1. Go To Your Veterinarian
It is recommended to talk to your veterinarian whenever you think something is wrong with your cat. At the very least, you should be going one time a year.
If your cat has suddenly lost weight, stopped eating, has difficulty moving, meows excessively, or is lethargic, go to the vet.
They will analyze your cat and then diagnose it. Following the diagnosis, the treatment will be established.
2. Remove Food Competition
Food competition can become a real problem if multiple cats live in your home or you have different types of pets. Shy cats may be left without food and lose weight, while the rest of your pets may gain weight.
Feed your pets separately, at separate hours, or in a separate room. By doing so, you can prevent food competition, and each cat gets its proper share of food.
Chase, the founder of The Cat Insider, used to put one cat in the bathroom with his food while the other was eating their food in the family room. It worked like a charm!
3. Try Different Cat Foods
There are hundreds if not thousands of different types of cat food. You can try feeding your cat other types of food if you see that it is no longer eating its usual food and is starting to lose weight.

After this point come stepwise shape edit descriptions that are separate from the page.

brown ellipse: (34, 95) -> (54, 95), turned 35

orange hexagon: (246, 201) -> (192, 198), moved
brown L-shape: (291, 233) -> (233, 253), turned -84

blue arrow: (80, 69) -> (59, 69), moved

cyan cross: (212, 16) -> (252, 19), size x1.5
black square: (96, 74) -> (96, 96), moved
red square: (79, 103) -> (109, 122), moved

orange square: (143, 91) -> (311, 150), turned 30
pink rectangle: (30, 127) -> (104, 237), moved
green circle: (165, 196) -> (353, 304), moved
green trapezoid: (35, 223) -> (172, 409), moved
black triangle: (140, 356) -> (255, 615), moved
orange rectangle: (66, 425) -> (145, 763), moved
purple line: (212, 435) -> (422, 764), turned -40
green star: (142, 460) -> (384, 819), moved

You can try wet food or other dry food brands. If your cat only eats dry food, you can mix a little wet food with its regular meal or vice versa.
Try several foods until you find one your cat likes! But be sure to slowly transition from brand to brand. It can take cats some time to acclimate to new foods.

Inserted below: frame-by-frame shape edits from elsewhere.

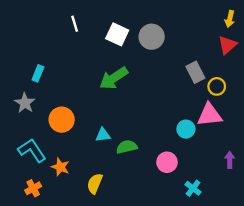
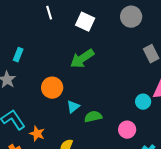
gray circle: (152, 37) -> (131, 17), moved
orange circle: (62, 120) -> (52, 88), moved
cyan triangle: (103, 135) -> (73, 107), turned -32

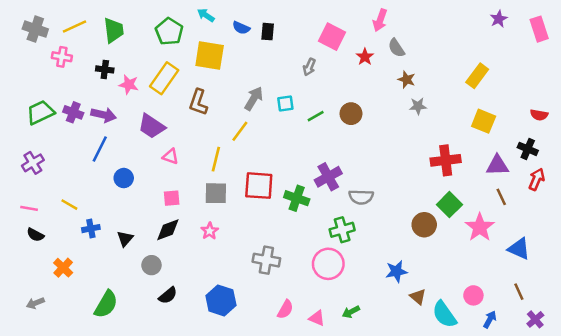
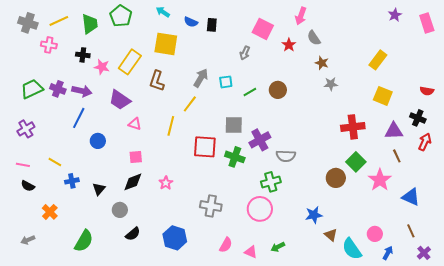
green pentagon: (169, 32) -> (121, 16), moved
gray square: (216, 193) -> (234, 125), moved

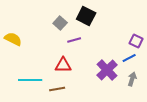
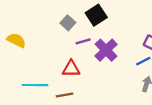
black square: (86, 16) -> (96, 15), turned 30
purple cross: (107, 70) -> (106, 50), moved

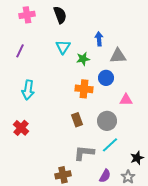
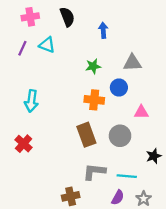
blue arrow: (99, 39) -> (103, 30), moved
cyan triangle: (63, 47) -> (47, 45), moved, turned -42
purple line: (20, 51) -> (22, 48), moved
brown rectangle: (77, 120) -> (86, 135), size x1.5
cyan line: (110, 145) -> (127, 176), moved, turned 48
black star: (137, 158) -> (154, 156), moved

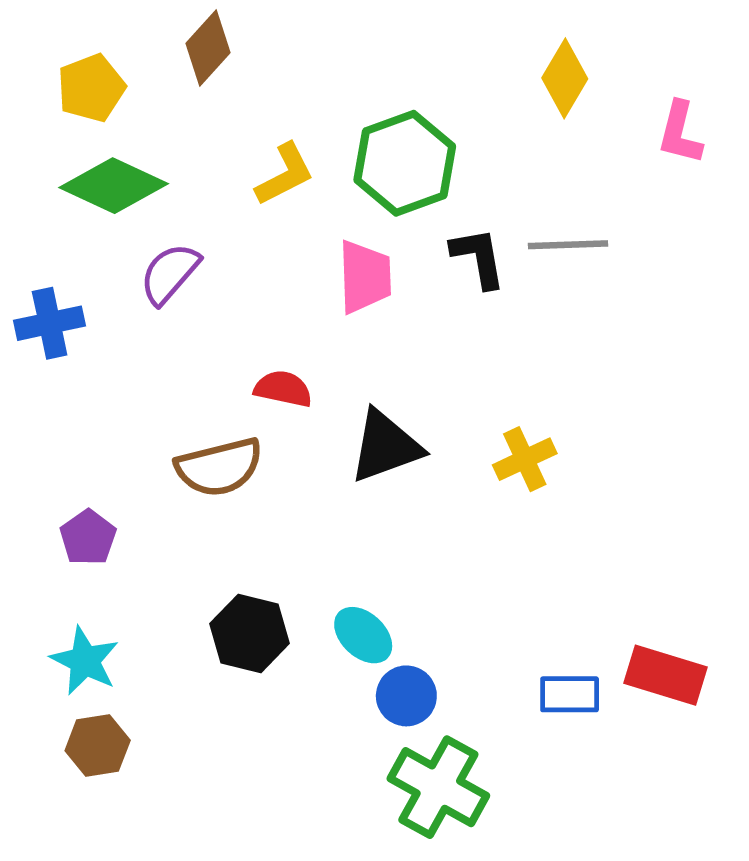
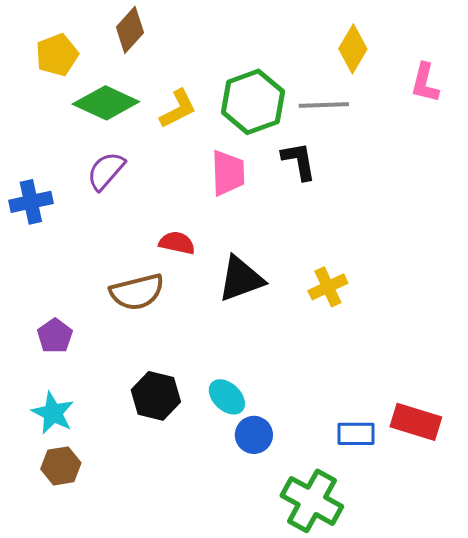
green diamond: (114, 186) -> (106, 103), moved
gray line: (568, 245) -> (324, 105), moved
green cross: (438, 787) -> (312, 501), moved

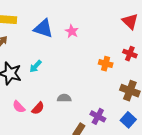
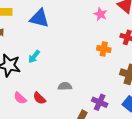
pink star: (72, 31) -> (100, 14), moved
red semicircle: (38, 108) -> (39, 98), turned 96

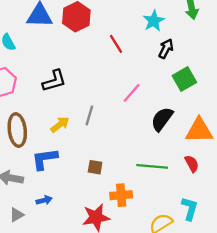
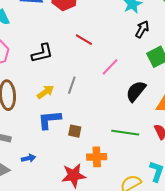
red line: (116, 44) -> (84, 40), moved, turned -30
blue L-shape: (45, 159) -> (49, 120), moved

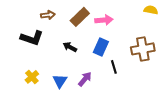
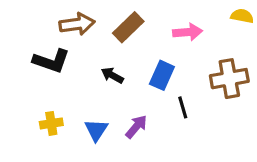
brown arrow: (48, 15) -> (77, 24), size x1.5
pink arrow: (104, 20) -> (188, 32), moved
yellow cross: (32, 77) -> (51, 123), turned 32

4. Try Different Temperatures For Cat Food
For cats that no longer eat and start to lose weight, you can try heating the food a little before serving it.

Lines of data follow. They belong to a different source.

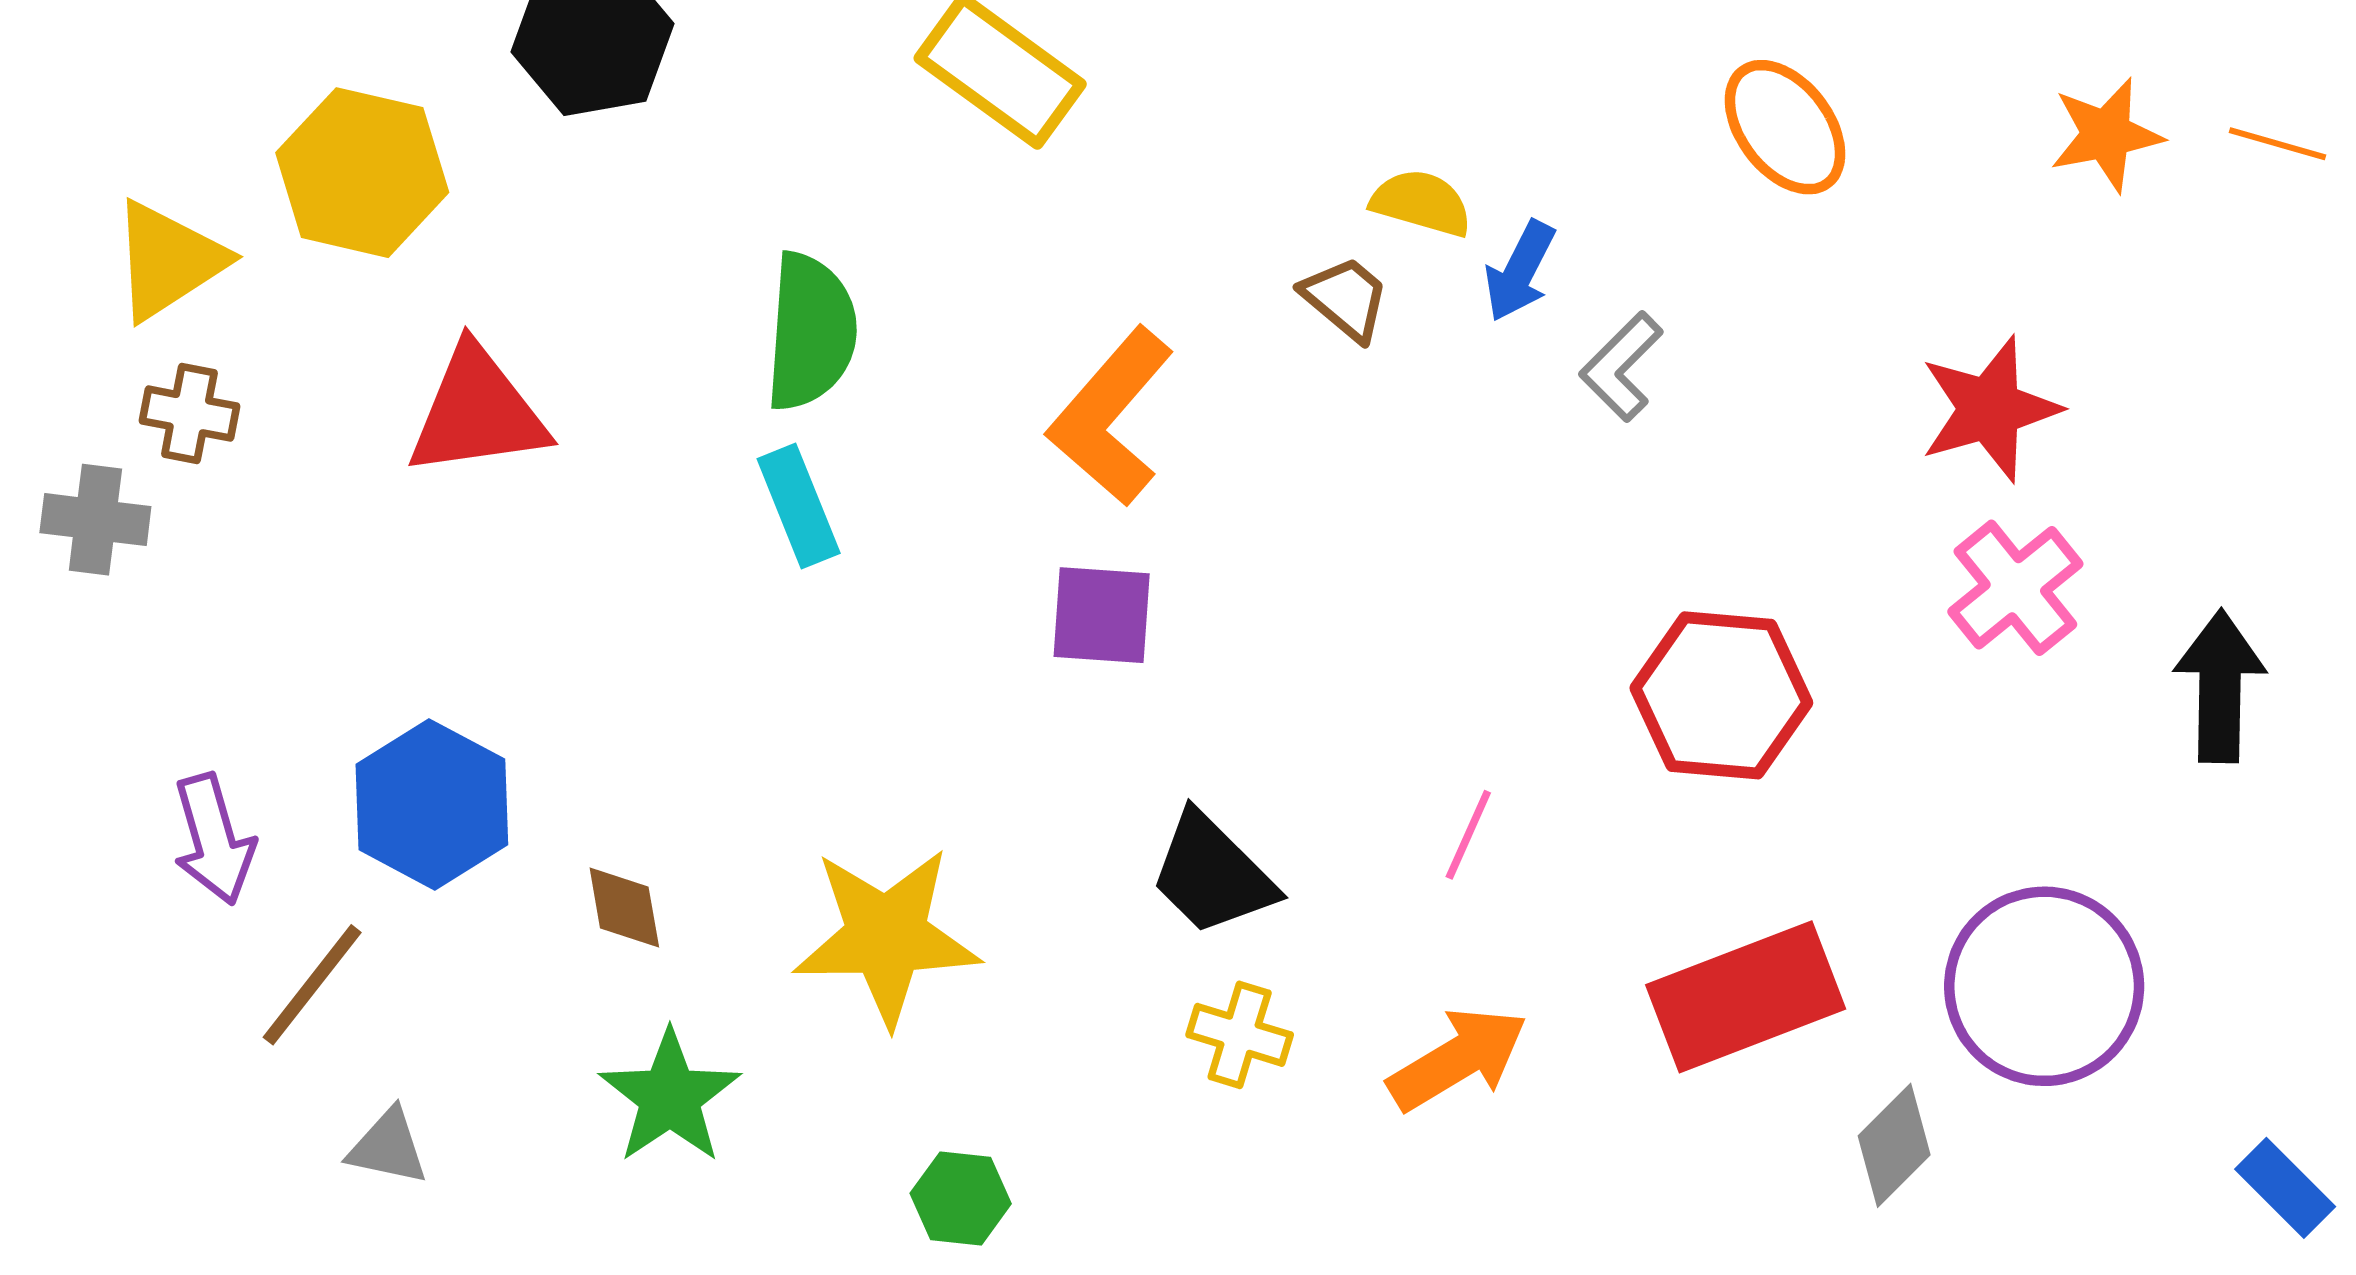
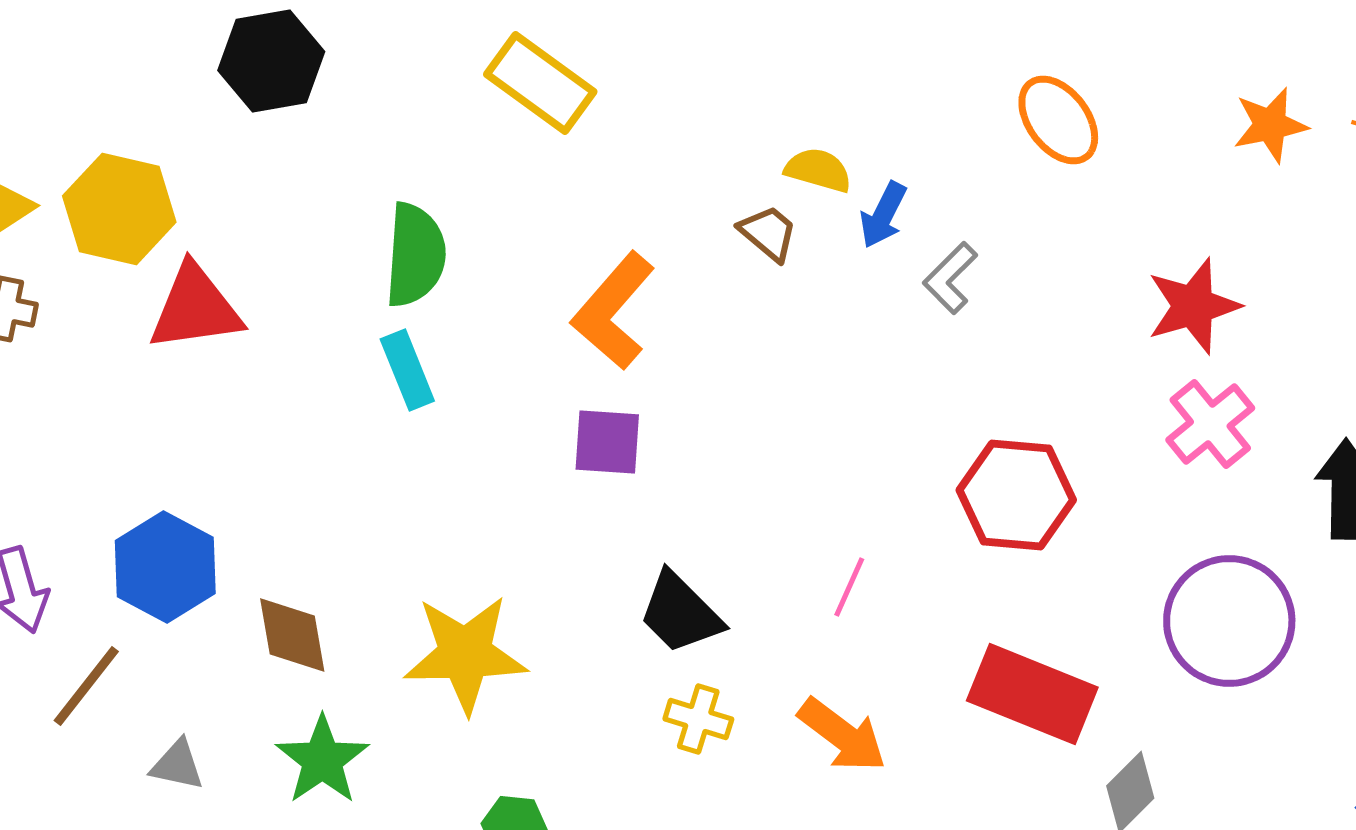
yellow hexagon: (362, 173) -> (119, 209), moved
brown diamond: (624, 908) -> (292, 635), size x1.4
purple circle: (2044, 986) -> (1229, 621), moved
red rectangle: (1746, 997) -> (1032, 694), turned 43
orange arrow: (1458, 1059) -> (842, 735), turned 68
gray triangle: (388, 1147) -> (177, 765), moved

- If your cat only eats dry food. Heat some water, tuna juice, or broth and add it to its kibble. Let it sit for 5 minutes so that the dry food can absorb some of the liquid.
- If your cat only eats wet food. Mildly heat the food and serve it to your cat – room temperature or slightly over is best. Start small, and add more heat as needed. Do not confuse heat for spices here. We mean literally heating a bowl of food via the microwave or putting a can of food in a bowl of warm water prior to serving.
Be careful not to overheat it! Test the temperature on the back of your hand.
5. Feed Your Cat Smaller Portions of Food More Frequently
Cats can eat anywhere from 1-to-10 meals a day on average. Wild cats generally eat more often than domesticated cats as they need to pounce when the opportunity presents itself.
It is not always obvious how much you should feed your cat, so cat food manufacturers detail on the package the general guidelines for cat owners. Our post on how much to feed a cat can help you better understand how much food your cat should be consuming based on their age, health status, and other factors.
Remember that they are showing you recommendations, but every cat is different. Chances are your cat may be more active than the average cat, requiring additional calories to maintain a healthy weight. So don’t be afraid to try providing more food to see if it helps with weight gain.
6. Develop A Relaxing Environment At Home
This remedy works for all cats but is especially recommended for those suffering from stress, anxiety, or depression.
There are many kinds of products that can help your pet relax, from cat music to pheromone diffusers. A cat that feels relaxed and at ease will more likely have healthy, consistent eating habits.
Final Thoughts On Underweight Cats and Steps We Can Take To Help
It can be extremely concerning if your cat is losing weight and you don’t know why. Remember that your veterinarian is your best advocate for your cat, and will better understand them. We always recommend going to the vet before attempting any remedies at home.
It is always better to prevent than to treat. Take your cat to the vet for a complete set of tests at least once a year. For cats that are known to suffer from certain conditions or senior cats, it is recommended to do it twice a year or on a schedule your vet recommends.
But don’t let the stress of the events keep you from showing your cat love and care. Always remember that your cat is a part of your world, but you’re their entire world. Be patient with their symptoms, show them relentless love and affection, and throw them a few extra treats!